Malcolm turned his mind away from that unappealing nightmare and nodded at each crewmember as they acknowledged his presence in their domain with a smile, a shrug, or a few less flattering gestures.  “Watch it,” he whispered through the side of his mouth at Walter Thompson.  “You might get stuck like that.”

The tactical officer snorted under his breath, but returned to work the moment Captain Wyatt cleared her throat.

Peloran ships boasted very small crews, leaving the operations of their warships to the cybernetic brain.  The ship’s captain gave orders and the ship executed them.  It was a surprisingly simple command chain, and Malcolm had been sorely tempted to follow that example.  But he’d never served in the military, and Dawn was an administrative cyber without a single warship cyber within several generations of her family line.  He trusted her to run the ship, but even she admitted that she didn’t have the family experience to fight her like a real warship cyber could.

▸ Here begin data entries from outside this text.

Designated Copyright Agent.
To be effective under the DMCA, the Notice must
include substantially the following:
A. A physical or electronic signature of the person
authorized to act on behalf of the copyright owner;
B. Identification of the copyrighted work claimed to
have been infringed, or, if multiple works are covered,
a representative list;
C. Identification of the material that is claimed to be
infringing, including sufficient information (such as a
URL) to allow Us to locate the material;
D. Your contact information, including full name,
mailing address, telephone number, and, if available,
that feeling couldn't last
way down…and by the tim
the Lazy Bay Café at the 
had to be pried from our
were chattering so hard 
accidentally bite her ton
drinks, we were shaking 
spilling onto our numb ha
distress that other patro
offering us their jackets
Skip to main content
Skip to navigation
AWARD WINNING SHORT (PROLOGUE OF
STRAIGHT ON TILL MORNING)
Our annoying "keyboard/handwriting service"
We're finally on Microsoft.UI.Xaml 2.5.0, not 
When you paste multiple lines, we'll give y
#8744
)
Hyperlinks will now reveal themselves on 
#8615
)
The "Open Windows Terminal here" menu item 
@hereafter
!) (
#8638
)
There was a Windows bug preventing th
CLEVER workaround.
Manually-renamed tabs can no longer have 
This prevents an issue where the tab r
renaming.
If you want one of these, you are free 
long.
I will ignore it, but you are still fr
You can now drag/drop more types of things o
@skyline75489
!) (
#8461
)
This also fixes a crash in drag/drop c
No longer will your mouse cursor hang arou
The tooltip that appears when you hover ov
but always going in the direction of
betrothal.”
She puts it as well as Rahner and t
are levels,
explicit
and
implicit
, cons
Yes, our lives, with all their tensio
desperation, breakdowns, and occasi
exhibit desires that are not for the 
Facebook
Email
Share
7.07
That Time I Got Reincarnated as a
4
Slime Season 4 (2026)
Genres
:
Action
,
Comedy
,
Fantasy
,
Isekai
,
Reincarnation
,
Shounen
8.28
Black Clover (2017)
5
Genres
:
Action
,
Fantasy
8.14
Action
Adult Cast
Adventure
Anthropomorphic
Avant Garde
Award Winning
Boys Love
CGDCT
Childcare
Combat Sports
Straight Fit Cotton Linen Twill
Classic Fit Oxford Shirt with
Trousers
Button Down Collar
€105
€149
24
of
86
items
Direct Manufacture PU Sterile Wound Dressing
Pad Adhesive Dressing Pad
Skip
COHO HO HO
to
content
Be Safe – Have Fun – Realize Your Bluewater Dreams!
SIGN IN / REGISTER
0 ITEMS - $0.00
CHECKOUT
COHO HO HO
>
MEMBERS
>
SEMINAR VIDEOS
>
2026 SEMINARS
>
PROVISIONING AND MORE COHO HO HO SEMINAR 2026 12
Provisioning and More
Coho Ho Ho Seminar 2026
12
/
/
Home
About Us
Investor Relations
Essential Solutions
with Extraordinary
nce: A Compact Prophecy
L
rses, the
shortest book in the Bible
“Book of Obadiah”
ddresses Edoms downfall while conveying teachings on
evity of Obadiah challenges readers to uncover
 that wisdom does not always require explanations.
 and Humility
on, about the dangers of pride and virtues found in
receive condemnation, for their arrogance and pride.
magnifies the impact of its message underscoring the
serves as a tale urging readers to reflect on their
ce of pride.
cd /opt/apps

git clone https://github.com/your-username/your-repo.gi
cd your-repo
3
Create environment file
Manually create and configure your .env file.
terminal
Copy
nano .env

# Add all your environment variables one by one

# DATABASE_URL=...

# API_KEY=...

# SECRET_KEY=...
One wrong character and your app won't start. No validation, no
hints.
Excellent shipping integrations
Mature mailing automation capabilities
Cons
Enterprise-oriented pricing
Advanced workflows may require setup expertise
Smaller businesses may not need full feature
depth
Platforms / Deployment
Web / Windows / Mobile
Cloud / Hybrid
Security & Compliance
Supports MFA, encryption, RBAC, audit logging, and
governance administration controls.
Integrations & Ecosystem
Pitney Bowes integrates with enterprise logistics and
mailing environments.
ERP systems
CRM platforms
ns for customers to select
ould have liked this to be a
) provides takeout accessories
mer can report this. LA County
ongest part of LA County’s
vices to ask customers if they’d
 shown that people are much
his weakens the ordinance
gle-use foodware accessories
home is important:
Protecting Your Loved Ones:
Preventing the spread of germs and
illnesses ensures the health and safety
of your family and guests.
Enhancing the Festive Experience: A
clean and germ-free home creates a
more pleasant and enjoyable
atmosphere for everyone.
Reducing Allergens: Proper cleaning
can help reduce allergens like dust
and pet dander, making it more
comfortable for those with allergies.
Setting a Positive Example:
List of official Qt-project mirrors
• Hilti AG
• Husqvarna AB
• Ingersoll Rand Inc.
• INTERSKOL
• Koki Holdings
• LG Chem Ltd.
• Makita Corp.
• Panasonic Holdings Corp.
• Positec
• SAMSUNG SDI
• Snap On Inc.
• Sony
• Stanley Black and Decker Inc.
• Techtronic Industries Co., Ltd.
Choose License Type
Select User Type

  So even with the Peloran upgrades that would have made it possible for him to take direct command of
Normandy
, he’d elected to maintain something closer to standard American crew policies.  On the one hand, by recruiting experienced naval personnel he also recruited their experience and knowledge.  And on the other hand, most of the ten thousand colonists asleep inside
Wolfenheim
truly were civilians, with very little if any military experience.  Recruiting the better part of two thousand retired naval and marine personnel to crew the warships would almost certainly prove invaluable in the very likely event that things got exciting once they reached the other side of The Gateway.